Zabit ve Kumandan ile Hasbihal., Mustafa Kemal, BÖLÜM 24
Orduların ve savaş usullerinin bugünkü mevcut haline göre, düşmanı yenme mutluluğuna ulaşması yine bu yüce sıfata, ortak hedef dahilindeki uygulamalar için kendiliğinden harekete geçmeye bağlıdır. İşin doğrusu, türlü Talimnameler ile Seferiye Kanunnamesi’nin bu konuya ilişkin maddelerini teğmenden mareşale kadar bütün komutanların her şeyden çok önem vererek araştırmaları, üzerinde düşünmeleri ve bunun gereğine uygun hareket edebilme yetkinliğinin barış varken edinilmesini ve pekiştirilmesini kesin bir zorunluluk olarak kabul etmeleri sanatlarının en birinci gereğidir.

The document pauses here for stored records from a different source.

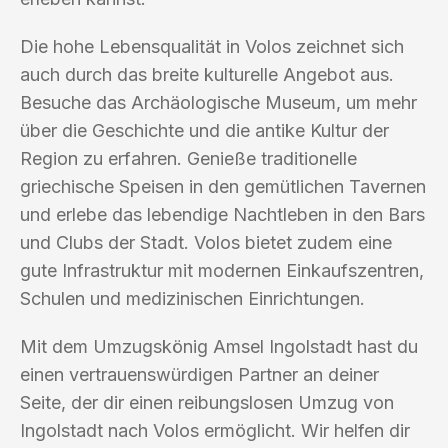
Die hohe Lebensqualität in Volos zeichnet sich
auch durch das breite kulturelle Angebot aus.
Besuche das Archäologische Museum, um mehr
über die Geschichte und die antike Kultur der
Region zu erfahren. Genieße traditionelle
griechische Speisen in den gemütlichen Tavernen
und erlebe das lebendige Nachtleben in den Bars
und Clubs der Stadt. Volos bietet zudem eine
gute Infrastruktur mit modernen Einkaufszentren,
Schulen und medizinischen Einrichtungen.
Mit dem Umzugskönig Amsel Ingolstadt hast du
einen vertrauenswürdigen Partner an deiner
Seite, der dir einen reibungslosen Umzug von
Ingolstadt nach Volos ermöglicht. Wir helfen dir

Piyade Talimnamesi - Madde 304:
Sorumluluğu üstlenmekten çekinmemek, bir komutanın edinmesi gereken yüksek bir niteliktir...
Piyade Talimnamesi - Madde 251:
Talim ve eğitimin genelinde, gerek komutanların ve gerek tek tek avcı erlerinin kendiliklerinden iş görmeleri konusu için sonuç verici çalışmalarda bulunulmalı dır...
Piyade Talimnamesi - Madde 2:
Savaş, sıkı bir inzibatın vücudunu, bütün maddi ve manevi kuvvetlerini tüketmeyi ve kullanmayı gerektirir. Özellikle muharebede zafere ulaşmak ve galibiyet, bütün subay ve askerlerin vatan ve millet uğrunda büyük bir istekle canlarını feda etmelerine; ve en küçüğe kadar bütün rütbe sahiplerinin bizzat düşünce üreterek durumun gereğine göre kendi kendine önlemler almaya alışmış olmalarına; ve erlerin dahi zafer kazanmaya yönelik kesin kararlılığa sahip; ve üstlerinin yaralanmaları veya şehit olmaları halinde bile, bu kararlılığı bozmama nitelikleriyle donanmış olmalarıyla uyum içinde yürür.
Seferiye Kanunnamesi - Madde 4:
... Her bir subay tüm durumlarda -hatta olağanüstü durumlarda bile sorumluluktan çekinmeyerek olanca maddi ve manevi gücünü harcamak ve kullanmakla yükümlüdür...
Süvari Talimnamesi - Madde 47:
Kendiliğinden iş görmek, komutanlık için en ayırıcı nitelik olup kuvvetlerin toplu halde bulundurulması da zaferin en kesin aracıdır.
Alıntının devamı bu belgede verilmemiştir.